Un marché qui attire géants de la téléphonie, start-up et horlogers

C’est sur le segment des montres généralistes, qu'on pourrait presque qualifier de mini-smartphones, que les géants de la téléphonie jettent leur dévolu. Qu’il s’agisse de Samsung et sa Gear S ou encore Sony et sa SmartWatch, en passant par LG, Asus, Wiko, Motorola et, à partir d’avril prochain, Apple, tous cherchent à se tailler la part du lion. Leurs montres connectées rendent possible la réception de toutes les notifications du smartphone auquel elles sont liées, l'envoi de messages, de mails et même les transactions à distance pour l'Apple Watch via l'Apple Pay. Certaines utilisent une connexion Bluetooth qui les lie à un smartphone pour envoyer des messages et recevoir des appels ; d’autres, comme la Gear S de Samsung, possèdent leur propre connexion cellulaire.

Certaines start-up viennent également concurrencer les grands noms de la téléphonie sur ce marché. La start-up américaine Pebble se taille ainsi un franc succès sur Kickstarter. Avec presque 19 millions de dollars en poche, il lui reste quelques jours de campagne à mener sur le célèbre site de financement participatif pour soutenir le développement de sa Pebble Time. Cette montre se distingue par son écran tactile fonctionnant à l’encre électronique, qui la rend bien moins gourmande en énergie que ses concurrentes à l’écran digital.

La campagne Kickstarter pour la Peeble Time. En moins de trente minutes l'objectif de 500 000 dollars était déjà atteint.

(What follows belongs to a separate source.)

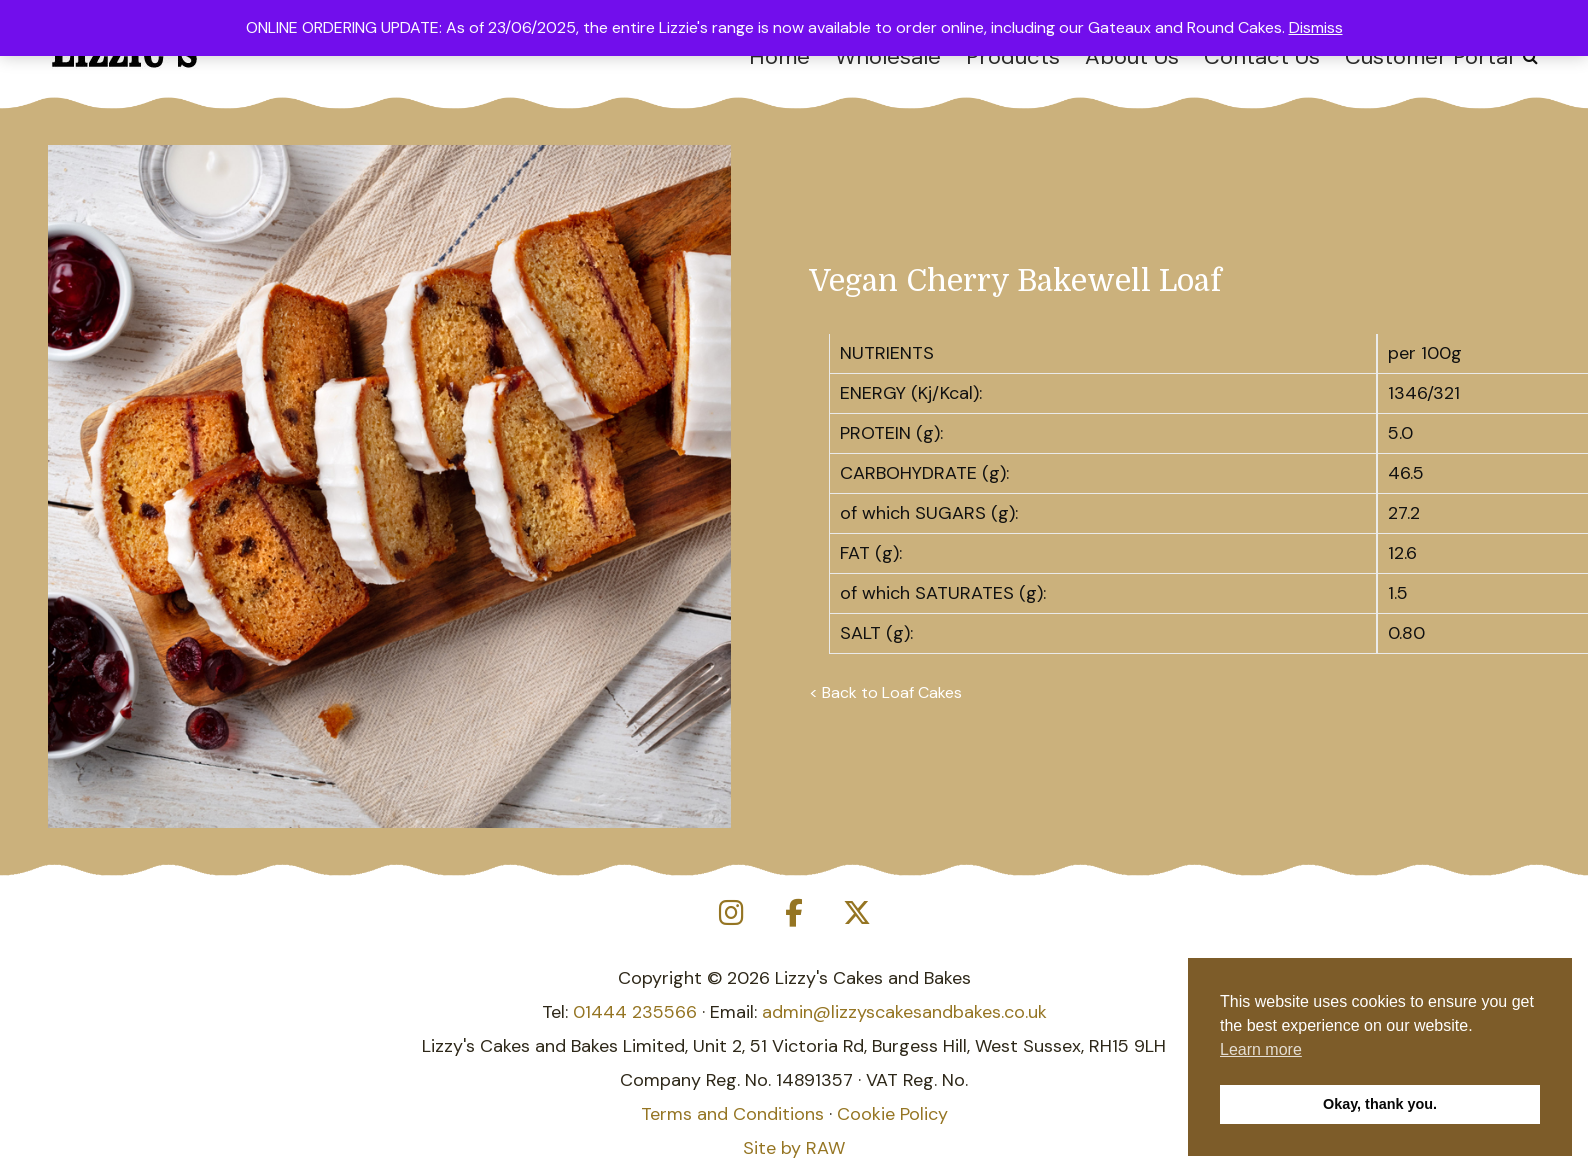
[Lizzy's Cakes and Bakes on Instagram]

Et les horlogers dans tout cela ? « Ils sont dans un premier temps bousculés. De nouveaux acteurs entrent sur le marché avec des innovations disruptives et rebondir constitue un grand défi pour les constructeurs historiques », explique Laurent Michaud. « Certains constructeurs de montres ont commencé à réagir », souligne-t-il. C'est le cas de Swatch, qui a développé une montre connectée pour les adeptes du volley ball, prévue pour cet été, affichant une autonomie vertigineuse de neuf mois. Hewlett Packard, de son côté, s’est associé au créateur Michael Bastian pour mettre sur le marché une montre à l’élégance classique dotée de fonctions high tech : lecture des messages, informations sportives et boursières, calendrier… C’est sans doute sur ce créneau que les horlogers peuvent gagner des parts de marché : combiner la valeur sentimentale et symbolique des montres haut de gamme avec le côté pratique des Smart Watches. Jean-Claude Biver affirme ainsi au New-York Times son intention de promouvoir une gamme de montres intelligentes de luxe, à une seule condition : « Elles doivent être différentes et uniques ; si elles ne le sont pas, autant laisser la place à Samsung et Apple ». Ce créneau est d’ailleurs aussi investi par l’Apple Watch, qui se décline dans une version en or 18 carats à… 11 000 dollars. Si aujourd'hui certains semblent sortir une montre connectée pour faire preuve de réactivité aux yeux de tous, savoir si ce marché pourra constituer un véritable relais de croissance pour l'industrie de l'horlogerie reste à démontrer. « Il faudra un peu de temps », nous dit Laurent Michaud. « Deux attitudes seront alors possibles, si l'opportunité économique des montres connectées est avérée : développer en interne des produits à la hauteur de la concurrence ou opter pour une croissance en externe en rachetant des sociétés ».